Envisagée comme nation, l’Égypte ne mérite pas moins de fixer notre attention. Son rôle dans les affaires du monde a toujours été grand. A portée presque égale de l’Europe, de l’Asie et de l’Afrique, il ne s’est pour ainsi dire point passé un évènement remarquable auquel, par la force des circonstances, elle ne se soit trouvée mêlée. C’est même là le côté saillant de son histoire. L’Égypte ne brille pas quelques instants, comme tant d’autres pays, pour s’éclipser ensuite dans une nuit plus ou moins profonde : elle a, au contraire, l’étrange fortune de maintenir son action à travers soixante-dix siècles, et à presque toutes les époques de cette immense durée on la trouve exerçant sur quelque point une notable influence. Dans l’antiquité pharaonique, c’est l’Égypte apparaissant à l’origine des temps comme l’aïeule de toutes les nations, c’est Chéops bâtissant, au moment où le reste de la terre n’a pas encore d’histoire, des monuments que l’art moderne ne surpasserait pas, c’est Thoutmès, c’est Aménophis, c’est Ramsès, enchaînant à leur char toutes les races d’hommes alors connues ; — sous les Grecs et les Romains, c’est l’Égypte régnant par les idées comme auparavant elle avait régné par les armes ; ce sont les sectes philosophiques d’Alexandrie conduisant, à un moment de crise suprême, le grand mouvement d’où est sorti le monde moderne ; — au moyen-âge, c’est l’art arabe créant au Caire ses inimitables merveilles ; ce sont les Croisades, c’est Saint-Louis prisonnier à Mansourah ; — au commencement du siècle, c’est Bonaparte et son aventureuse mais brillante expédition ; — enfin de nos jours, c’est la dynastie de Méhémet-Ali, c’est la civilisation introduite sur les bords du Nil, c’est l’Égypte marchant à grands pas dans la voie du progrès et par là appelant sur elle l’attention du monde entier. Par son histoire plus encore que par la fertilité de son sol, l’Égypte a donc mérité de fixer les regards. Au rapport de Platon, quand Solon visita l’Égypte, les prêtres de Saïs[1], lui dirent : ô Solon, Solon ! vous autre Grecs, vous êtes des enfants ; en Grèce il n’y a pas un vieillard !... C’est pour avoir ouvert la voie où tant de peuples se sont avancés à sa suite que, déjà, il y a deux mille cinq cents ans, l’Égypte jouissait de la gloire qui la suivra à travers les tiges.
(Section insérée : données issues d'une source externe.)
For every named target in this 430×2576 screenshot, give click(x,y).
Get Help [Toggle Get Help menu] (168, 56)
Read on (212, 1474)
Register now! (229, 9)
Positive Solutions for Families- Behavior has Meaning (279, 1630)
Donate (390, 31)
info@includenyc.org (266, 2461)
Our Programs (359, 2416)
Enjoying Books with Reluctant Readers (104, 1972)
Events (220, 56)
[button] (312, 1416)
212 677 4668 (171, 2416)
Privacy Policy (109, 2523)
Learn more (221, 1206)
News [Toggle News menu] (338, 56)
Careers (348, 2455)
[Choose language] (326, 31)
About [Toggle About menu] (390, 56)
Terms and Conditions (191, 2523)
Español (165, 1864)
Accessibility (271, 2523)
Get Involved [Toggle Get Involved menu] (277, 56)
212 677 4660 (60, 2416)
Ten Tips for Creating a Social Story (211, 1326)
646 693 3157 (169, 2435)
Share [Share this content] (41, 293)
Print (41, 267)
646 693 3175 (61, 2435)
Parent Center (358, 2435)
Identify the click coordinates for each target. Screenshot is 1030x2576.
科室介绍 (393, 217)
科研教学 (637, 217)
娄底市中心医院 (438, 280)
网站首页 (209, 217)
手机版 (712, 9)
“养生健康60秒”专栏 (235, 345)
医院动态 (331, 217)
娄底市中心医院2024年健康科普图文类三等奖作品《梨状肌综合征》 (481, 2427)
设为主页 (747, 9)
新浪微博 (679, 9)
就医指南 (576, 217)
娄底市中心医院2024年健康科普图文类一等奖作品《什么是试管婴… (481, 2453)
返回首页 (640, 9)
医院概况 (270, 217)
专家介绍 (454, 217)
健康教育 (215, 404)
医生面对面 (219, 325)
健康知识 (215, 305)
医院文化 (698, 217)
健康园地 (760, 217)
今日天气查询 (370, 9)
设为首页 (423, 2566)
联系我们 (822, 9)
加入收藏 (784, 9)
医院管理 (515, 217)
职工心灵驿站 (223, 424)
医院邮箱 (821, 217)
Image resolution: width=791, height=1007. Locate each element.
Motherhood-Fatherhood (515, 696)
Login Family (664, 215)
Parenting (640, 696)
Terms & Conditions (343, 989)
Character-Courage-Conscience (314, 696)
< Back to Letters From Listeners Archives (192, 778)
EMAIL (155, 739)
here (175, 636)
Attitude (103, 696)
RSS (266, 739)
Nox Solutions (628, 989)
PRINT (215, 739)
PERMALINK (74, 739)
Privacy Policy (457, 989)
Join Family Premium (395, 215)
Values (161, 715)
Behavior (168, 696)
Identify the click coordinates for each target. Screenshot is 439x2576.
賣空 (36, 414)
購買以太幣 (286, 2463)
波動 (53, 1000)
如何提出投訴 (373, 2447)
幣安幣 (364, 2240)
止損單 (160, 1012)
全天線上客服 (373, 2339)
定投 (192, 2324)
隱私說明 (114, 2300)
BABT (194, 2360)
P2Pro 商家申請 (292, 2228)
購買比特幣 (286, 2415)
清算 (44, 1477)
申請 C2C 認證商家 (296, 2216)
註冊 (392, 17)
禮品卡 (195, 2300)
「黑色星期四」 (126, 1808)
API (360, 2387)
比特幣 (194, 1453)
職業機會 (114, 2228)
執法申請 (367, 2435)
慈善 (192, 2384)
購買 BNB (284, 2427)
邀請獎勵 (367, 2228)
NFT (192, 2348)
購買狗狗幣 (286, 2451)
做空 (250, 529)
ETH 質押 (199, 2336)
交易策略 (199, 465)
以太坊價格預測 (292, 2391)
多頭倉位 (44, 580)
L’histoire générale de l’Égypte depuis les temps les plus reculés jusqu’à nos jours, peut se diviser, selon les diverses civilisations que ce pays a successivement adoptées, en trois grandes périodes principales qui sont :

I. PÉRIODE PAÏENNE ;

Il. PÉRIODE CHRÉTIENNE ;

III. PÉRIODE MUSULMANE.

La période païenne est celle pendant laquelle l’Égypte possède sans interruption la religion, l’écriture, la langue dont l’ensemble constitue cette civilisation qui a laissé de si nombreux vestiges sur les deux rives du Nil. Elle commence à l’origine de la monarchie, et après une durée de 5385 ans[2], se termine, l’an 241 avant l’hégire[3], au moment où l’empereur Théodose proscrit les anciens dieux et ordonne que la religion chrétienne sera désormais la religion officielle du pays.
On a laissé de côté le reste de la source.